/ writing · ai safety and guardrails
Incident response for AI features: the playbook
AI incidents look different from regular software incidents. The playbook is similar but with AI-specific steps. Here's the runbook the teams I've seen use successfully.
June 24, 2026 · by Mohith G
Software teams have incident response playbooks: detect, contain, investigate, fix, post-mortem, prevent. The same playbook applies to AI incidents with one important shift: the failures are non-deterministic, often subtle, and the system can’t always be “rolled back” to a known-good state.
This essay is the AI-specific incident response runbook. The shape is familiar; the specifics are different.
The kinds of AI incidents
Several categories.
Category 1: harmful output. The AI produced output that’s directly harmful (illegal advice, hate speech, dangerous instructions). User saw it; possibly took action.
Category 2: data leak. The AI included content that should have been private (other users’ data, internal data, secrets) in its output to a user.
Category 3: factual misinformation. The AI made up facts (often confidently). The user acted on the false information.
Category 4: unauthorized action (agent). The AI took an action it shouldn’t have. Sent a message, made a transaction, modified data.
Category 5: scale degradation. The AI’s quality dropped meaningfully. Many users get bad outputs, even if no single output is severely bad.
Category 6: capability loss. The AI stopped working entirely or started refusing legitimate requests.
Each category has different urgency and different containment. Have a triage matrix that maps category to severity to response.
Detection
How AI incidents come to your attention.
Signal 1: monitoring alerts. Quality metrics drop. Refusal rate spikes. Cost spikes. Latency spikes. Each is a signal of underlying issues.
Signal 2: user reports. A user contacts support reporting something off. Each report should be triaged for whether it’s an isolated annoyance or a systemic issue.
Signal 3: external attention. Someone tweets about your AI’s bad output. A journalist asks. A regulator notices. By this point, the incident is public; speed matters.

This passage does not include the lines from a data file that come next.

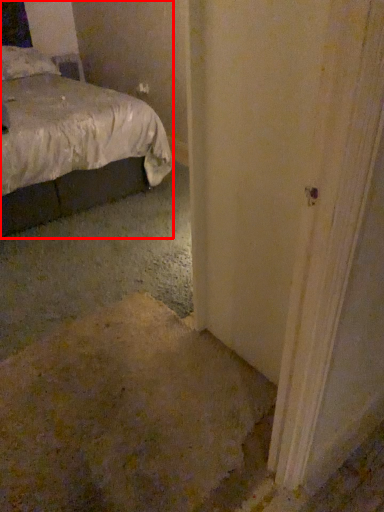 Question: From the image's perspective, what is the correct spatial positioning of bed (annotated by the red box) in reference to pillow?

Choices:
 (A) above
 (B) below

Answer: (B) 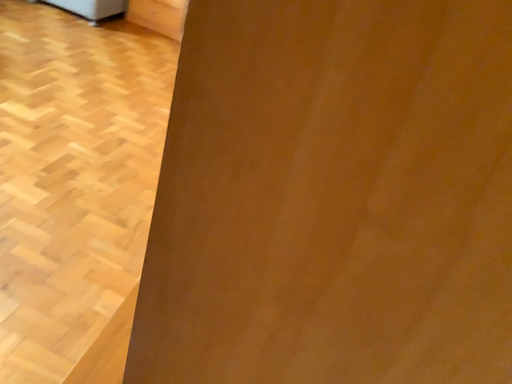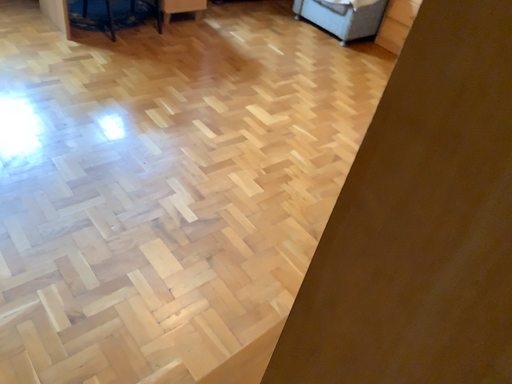 Question: How did the camera likely rotate when shooting the video?

Choices:
 (A) rotated right
 (B) rotated left

Answer: (B) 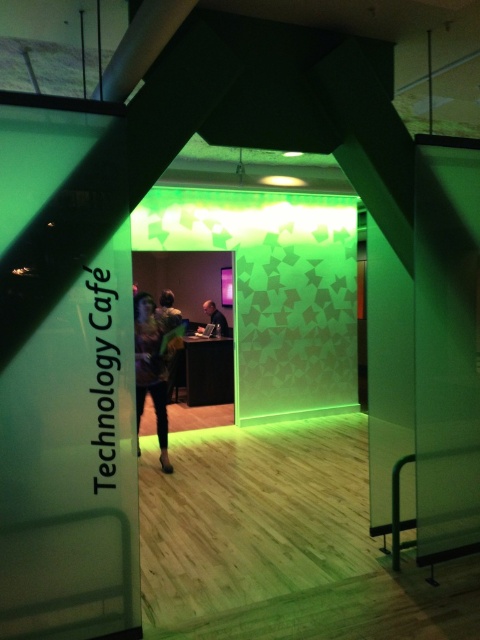 You are a customer at the Technology Cafe and you want to place your matte black laptop at center on a table that can only hold items smaller than the patterned fabric dress at center. Is this possible?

Signal 4: internal discovery. A team member, dogfooding or QA-ing, notices the issue.
The first two are the ideal cases (you find issues before they become public). The third is incident-grade. Build for the first two; have a plan for the third.
Containment
Once an incident is detected, contain it before fixing it.
Containment options for AI:
- Disable the affected feature (feature flag off)
- Roll back to the previous prompt / model version
- Switch to a fallback (template response, classical algorithm, error message)
- Restrict the affected user cohort (paid users continue; free users see the feature disabled)
- Add stricter moderation that catches the specific output pattern
Containment doesn’t fix the root cause. It prevents the incident from continuing while you investigate.
For most AI incidents, feature flag off + fallback is the right immediate action. The user sees a degraded but safe experience instead of more bad outputs.
Investigation
Once contained, figure out what happened.
The audit trail (if you have one) is your main tool. Look at:
- The specific request that produced the bad output
- The model version that ran
- The prompt that was active
- The retrieved context (if RAG)
- The full model output (vs. user-facing output)
- Any moderation decisions
For each, ask: what was different from the expected behavior?
Common findings:
- Prompt change introduced a regression
- Model upgrade changed behavior
- Retrieval surfaced unexpected content
- Moderation didn’t catch a pattern it should have
- Architectural assumption was violated
The investigation might take an hour for a clear case or days for a subtle pattern. Don’t skip steps to declare it solved; subtle issues recur.
Fix
Fix at the layer that caused the issue.
- Prompt regression: revert or improve the prompt
- Model upgrade issue: roll back model version or update prompts to handle new behavior
- Retrieval issue: improve retrieval, filter the offending content, update chunking
- Moderation gap: add the missing pattern to moderation rules
- Architectural issue: re-evaluate the architecture; may be a larger fix
Fix at the right level. A patch in moderation doesn’t fix a bad prompt. A prompt change doesn’t fix bad architecture.
Add eval
Whatever the fix, add eval coverage that would have caught the issue.
The eval case:
- Input: the input that produced the bad output
- Expected behavior: what should happen now
- Pattern: what category of failure does this represent
Run the eval. Confirm the fix actually addresses it. Confirm no new regressions.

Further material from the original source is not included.